The first thing to surprise me about your recent Home Education piece was the title: 'New rules to cover rise in home schooling'
Please could you tell me the origin of this headline claim?
First, most in the Home Education community prefer to refer to what they do as education, not schooling. In fact, if your headline writer had read the consulation document to which the article refers, (s)he would find that the current guidelines are very clear (see paragraph 3.11 in particular) that home education may not look like home schooling at all.
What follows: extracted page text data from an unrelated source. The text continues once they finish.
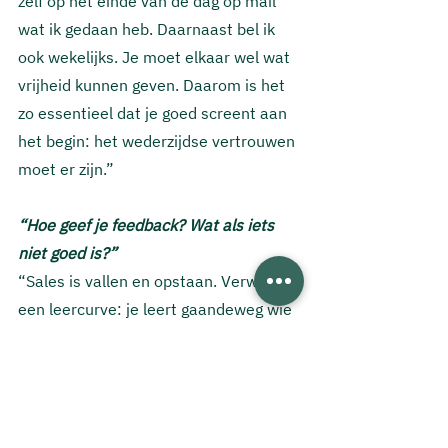
zelf op het einde van de dag op mail 
wat ik gedaan heb. Daarnaast bel ik 
ook wekelijks. Je moet elkaar wel wat 
vrijheid kunnen geven. Daarom is het 
zo essentieel dat je goed screent aan 
het begin: het wederzijdse vertrouwen 
moet er zijn.”
“Hoe geef je feedback? Wat als iets 
niet goed is?” 
“Sales is vallen en opstaan. Verwacht 
een leercurve: je leert gaandeweg wie 
de ideale klant is. Niet alle leads die ik 
aanbreng zijn meteen vanaf het begin 
kwalitatief. Soms is iemand 
geïnteresseerd, maar zijn de 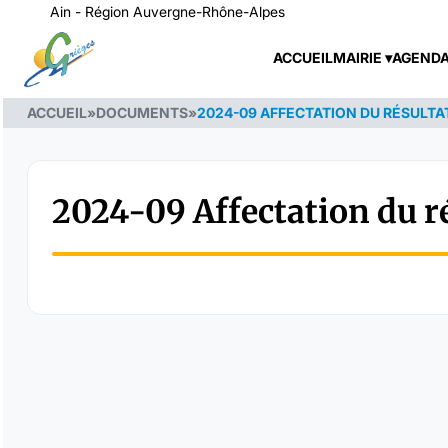
Ain - Région Auvergne-Rhône-Alpes
ACCUEIL
MAIRIE
AGEND
ACCUEIL
»
DOCUMENTS
»
2024-09 AFFECTATION DU RÉSULTA
2024-09 Affectation du r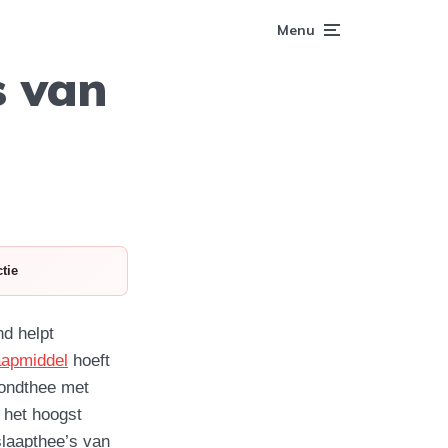
Menu
s van
tie
nd helpt
laapmiddel
hoeft
vondthee met
s het hoogst
slaapthee’s van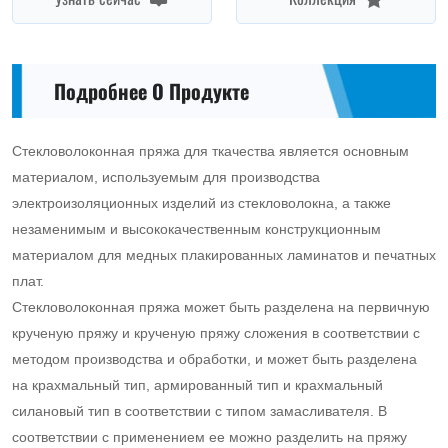
Подробнее О Продукте
Стекловолоконная пряжа для ткачества является основным
материалом, используемым для производства
электроизоляционных изделий из стекловолокна, а также
незаменимым и высококачественным конструкционным
материалом для медных плакированных ламинатов и печатных
плат.
Стекловолоконная пряжа может быть разделена на первичную
крученую пряжу и крученую пряжу сложения в соответствии с
методом производства и обработки, и может быть разделена
на крахмальный тип, армированный тип и крахмальный
силановый тип в соответствии с типом замасливателя. В
соответствии с применением ее можно разделить на пряжу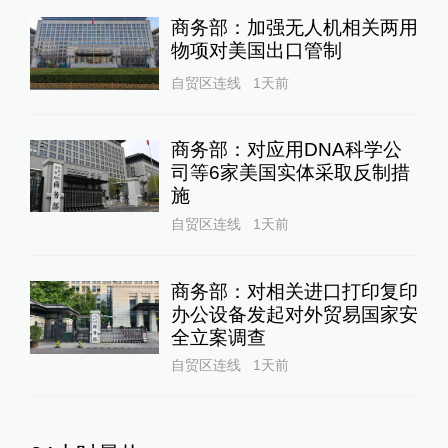
商务部：加强无人机相关两用
物项对美国出口管制
自贸区连线
1天前
商务部：对应用DNA科学公
司等6家美国实体采取反制措
施
自贸区连线
1天前
商务部：对相关进口打印复印
办公设备发起对外贸易国家安
全立案调查
自贸区连线
1天前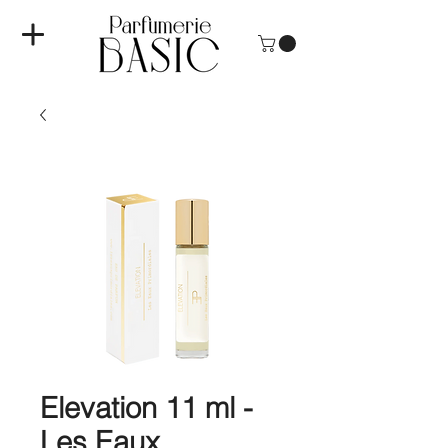
Elevation 11 ml -
Les Eaux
Most importantly, what are these 'new rules'? The DfES are planning to issue new guidelines to LAs to assist with their dealings with Home Educators. There is, explicitly, no plan to change the law. In the email informing interested parties that the consultation had opened, Elaine Haste at the DfES wrote: 'it has been decided not to propose any changes to monitoring arrangements or legislation so this consultation is solely on the issuing of guidelines.' This needs clarification in your coverage; it is overly intrusive LA inspectors who are being reined in to follow the law as it stands - it would take very few phone calls for your journalist to establish that many LA inspectors have a shaky grasp of the law in this area, and rely on equal ignorance on the part of home educators.
'officials fear that many do little or no work as parents use home education as a front for truancy'. Which officials? DfES officials? Or perhaps LA officials, like those notorious in HE circles for their campaign against home education. Might I suggest that you contact Ann Newstead at Education Otherwise once again, ask to make contact with some media-friendly HE families, and send a journalist to collect some information about the real activities of home educating families and the learning outcomes? 'a front for truancy' may be attention grabbing, but it is painfully far off the mark.
The Telegraph might be better turning its attention to the parents whose interpretation of their legal responsibility to 'provide an efficient education suitable to the age, ability and aptitude of the child' is to put them in the failing state school system, rather than putting out misleading information about those who instead make the decision to take their legal responsibility seriously and, in the absence of adequate school provision, educate their children themselves.